An observation about disguises: The New Orleans French Quarter has long attracted artists and writers and homosexuals for the good and understandable reasons given above: Latinity, quaintness, moderate exoticness, Mardi Gras, the usual para-Catholic aura—and the easiest way to get out of Mississippi and Ohio. But it is also a para-creative aura. Just as the denizens of the Vieux Carré live in the penumbra of the cathedral, they also live in the penumbra of art. Surprisingly little first-class art has come out of the French Quarter, even though it rather self-consciously imitates the decor of the Left Bank, habitat of many great artists years ago. This life style, as it is called, reminds one of the urban cowboy who secretly believes that if he dresses and walks like a cowboy, he may be a cowboy. Faulkner, never one to do things halfway, made extravagant use of standard modes of reentry in New Orleans, not merely geographical and perhaps sexual modes, not merely alcohol, but also a regular repertory of disguises. In the Vieux Carré he made appearances as a wounded veteran with swagger stick and a bogus steel plate in his head, a hard-drinking pre-hippie vagrant Left-Bank type—and wrote
Mosquitoes,
a not very good novel. It took the ultimate reentry, the return—he had to go home—to write
The Sound and the Fury.
Even then, he had to “be” a farmer on the side. Later he made the grandest Southern reentry of all, as a Virginia horseman.

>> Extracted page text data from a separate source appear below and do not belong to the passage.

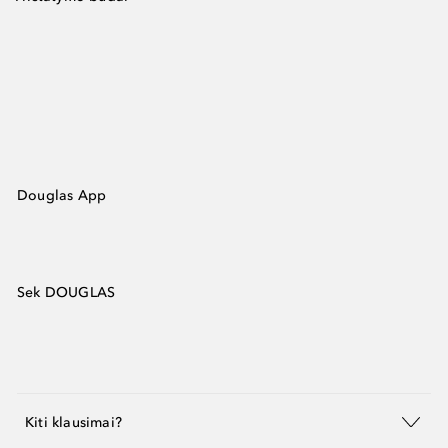
Douglas App
Sek DOUGLAS
Kiti klausimai?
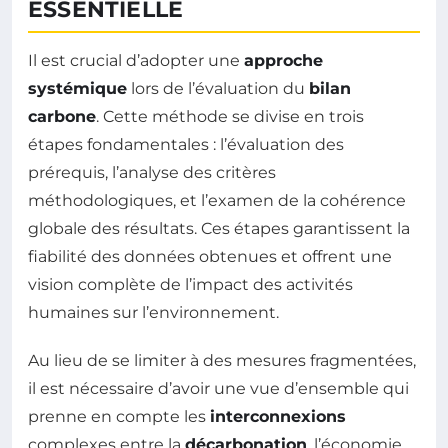
ESSENTIELLE
Il est crucial d’adopter une
approche
systémique
lors de l’évaluation du
bilan
carbone
. Cette méthode se divise en trois
étapes fondamentales : l’évaluation des
prérequis, l’analyse des critères
méthodologiques, et l’examen de la cohérence
globale des résultats. Ces étapes garantissent la
fiabilité des données obtenues et offrent une
vision complète de l’impact des activités
humaines sur l’environnement.
Au lieu de se limiter à des mesures fragmentées,
il est nécessaire d’avoir une vue d’ensemble qui
prenne en compte les
interconnexions
complexes entre la
décarbonation
, l’économie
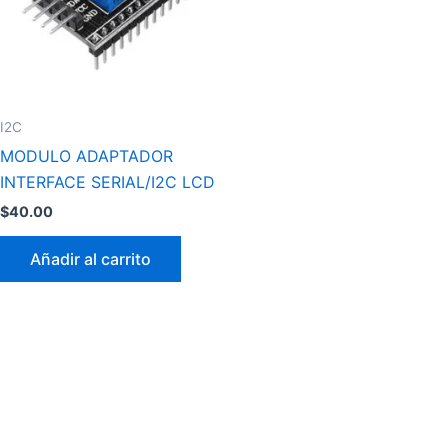
I2C
MODULO ADAPTADOR
INTERFACE SERIAL/I2C LCD
$
40.00
Añadir al carrito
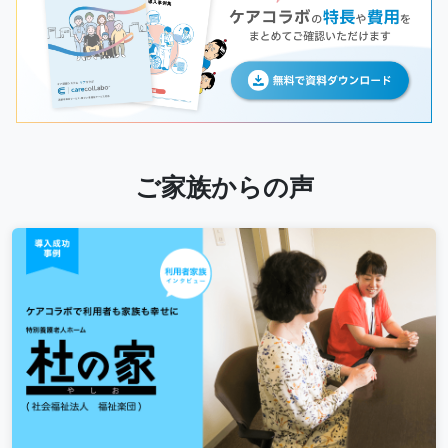
ご家族からの声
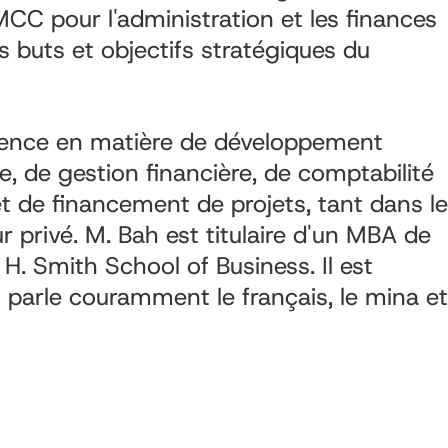
MCC pour l'administration et les finances
es buts et objectifs stratégiques du
ience en matière de développement
ue, de gestion financière, de comptabilité
 et de financement de projets, tant dans le
r privé. M. Bah est titulaire d'un MBA de
 H. Smith School of Business. Il est
 parle couramment le français, le mina et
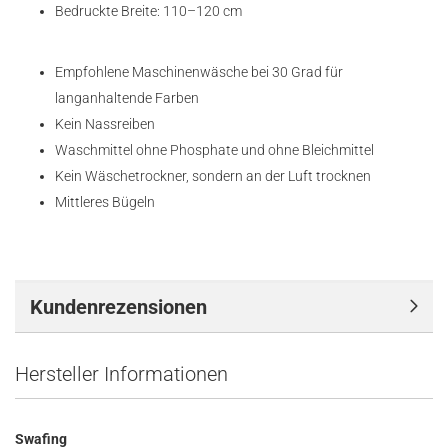
Bedruckte Breite: 110–120 cm
Empfohlene Maschinenwäsche bei 30 Grad für
langanhaltende Farben
Kein Nassreiben
Waschmittel ohne Phosphate und ohne Bleichmittel
Kein Wäschetrockner, sondern an der Luft trocknen
Mittleres Bügeln
Kundenrezensionen
Hersteller Informationen
Swafing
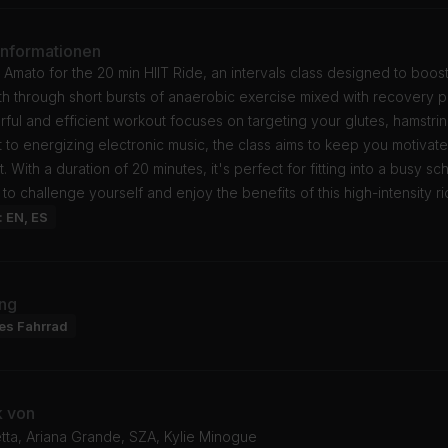
Informationen
a Amato for the 20 min HIIT Ride, an intervals class designed to boos
th through short bursts of anaerobic exercise mixed with recovery p
ful and efficient workout focuses on targeting your glutes, hamstri
 to energizing electronic music, the class aims to keep you motivat
. With a duration of 20 minutes, it's perfect for fitting into a busy sc
to challenge yourself and enjoy the benefits of this high-intensity ri
: EN, ES
ng
res Fahrrad
k von
tta, Ariana Grande, SZA, Kylie Minogue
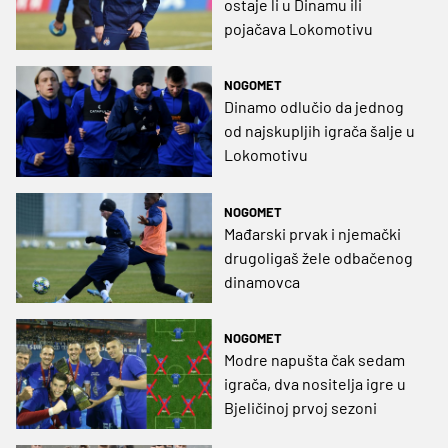
ostaje li u Dinamu ili
pojačava Lokomotivu
NOGOMET
Dinamo odlučio da jednog
od najskupljih igrača šalje u
Lokomotivu
NOGOMET
Mađarski prvak i njemački
drugoligaš žele odbačenog
dinamovca
NOGOMET
Modre napušta čak sedam
igrača, dva nositelja igre u
Bjeličinoj prvoj sezoni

A prediction: What with artist types and writer types and homosexuals (who must be applauded for their good taste in cities: New Orleans, San Francisco, Key West) taking over such places as the French Quarter, and business types and lawyer types going cowboy, I predict that working artists and writers will revert to the vacated places. In fact, they’re already turning up in ordinary houses and ordinary streets long since abandoned by the Hemingways and Agees. Soon they’ll be wearing ordinary shirts and pants and Thorn McAn shoes, not altogether unconsciously, but as a kind of exercise in the ordinary. What else? Where would you rather be if you were James Agee now and alive and well: stumbling around Greenwich Village boozed to the gills, or sitting on the front porch of a house on a summer evening in Knoxville?

(7) Reentry by Eastern window. Angle of reentry too shallow, skip back into space, out of singular self in a singular place back into Cosmic Self, and out of linear time and into the cycles of reincarnation and the Eternal Return. Comet orbit.

The self escapes the burden of itself and achieves
satori
through the negating of self, the
atman,
with the Cosmic Self, the
Brahman
of Hinduism.

Such a disposal of the self was ever an attractive option, what with the perennial inability of the self to perceive itself, but in this age is more attractive than ever as a consequence of the modern historical predicament of the self. The movement of science tends to abstract the self from the world both for the scientist and for the layman, who is willy-nilly abstracted by the triumphant spirit of science without, however, being compensated by the joy of the practice of science. The movement of art is toward the isolation and sequestering of the artist as individual in pursuit of art.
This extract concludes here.